Audio processing for amateur radio voice communications…

This is just a brief note to myself to archive, well, what amounts to a single command that processes an audio file, but to stand as a placeholder for an interesting topic that I know virtually nothing about. 🙂

Here’s the basic idea: Amateur radio SSB communications are limited to narrow bandwidths (around 2.7khz is considered fairly typical). Unlike in conventional recording where fidelity might be desired, what is desired in amateur communications is to maximize the ability for you to understand the voice. Therefore, it’s fairly common for rigs to employ some kind of speech processing circuitry to modify the incoming voice signal to maximize its legibility. Often this is some hardware inside your rig, but it’s not unheard of for this functionality to be provided via software, either running on an embedded processor in your transceiver, or even as an external process running on your computer.

I was interested in trying to sort out what kind of processing was needed. It seemed to me that there were several components.

  • Resample the audio down to a lower sample rate (say around 8khz)
  • Bandpass filter the audio. My voice is fairly deep, but the frequencies below about 300hz aren’t very important for legibility. Wasting energy by sending them is probably misguided. Similarly for frequencies above 2700Hz or so, not for legibility, but because we don’t want our signals to be wide.
  • We want to have some kind of a “noise gate”. Background noise should drop out entirely.
  • Companding. We want lots of power to be placed in all the places where the noise gate isn’t on.
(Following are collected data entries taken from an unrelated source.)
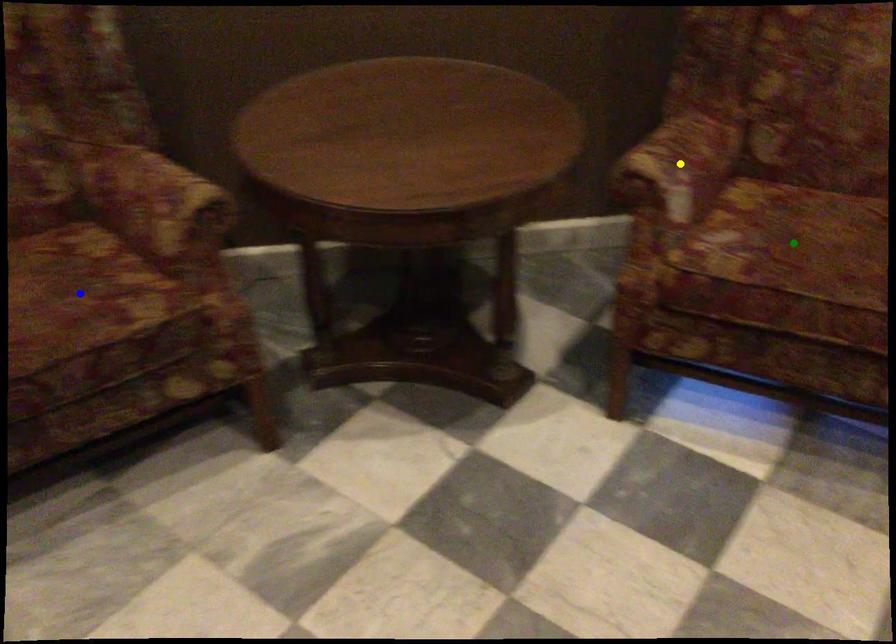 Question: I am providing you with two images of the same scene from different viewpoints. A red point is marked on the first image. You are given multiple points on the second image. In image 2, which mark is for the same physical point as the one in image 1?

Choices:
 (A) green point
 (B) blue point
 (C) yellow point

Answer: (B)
To prototype this idea, I recorded some audio (on my iPhone, it was convenient):

CQ from K6HX at 44.1Khz, 16 bit stereo sound, no processing…
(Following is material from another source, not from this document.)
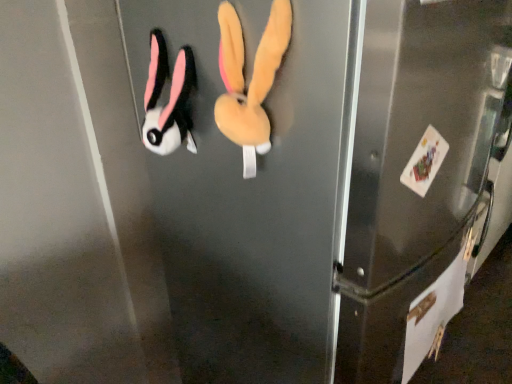 The image size is (512, 384). Describe the element at coordinates (249, 201) in the screenshot. I see `matte black plush at center` at that location.

Where is `matte black plush at center`? matte black plush at center is located at coordinates (249, 201).

I want to click on matte black plush at center, so (x=249, y=201).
I then used the audio “swiss army knife”, sox to process this sound using the following command:

sox memo.wav -r 8000 -c 1 compand.wav \
  highpass 300 lowpass 2400 \
  compand 0.1,0.1 -60,-60,-40,-10,-20,-8,-10,-6,-6,-5,-3,-3 -6 \
  polyphase

The command is a bit cryptic, but here’s the explanation. It specifies the input as being memo.wav, and the output will be compand.wav, resampled to 8khz and only one channel. The rest of the command specifies some processing to be done. The highpass and lowpass commands are there to trim the audio spectrum (I couldn’t remember how to specify bandpass filters with sox, but this works), followed by a “compand” function, which specifies attacks and decays at 0.1 seconds, followed by a list of gains. Each pair specifies an input power in db and an output power. Hence, -60db signals get mapped to -60db, but -40db signals get boosted to -10, -20 to -8, and so on. The overall signal is reduced by six db to avoid clipping. The polyphase command specifies a reasonably high quality rate converter to be used to downsample to 8khz.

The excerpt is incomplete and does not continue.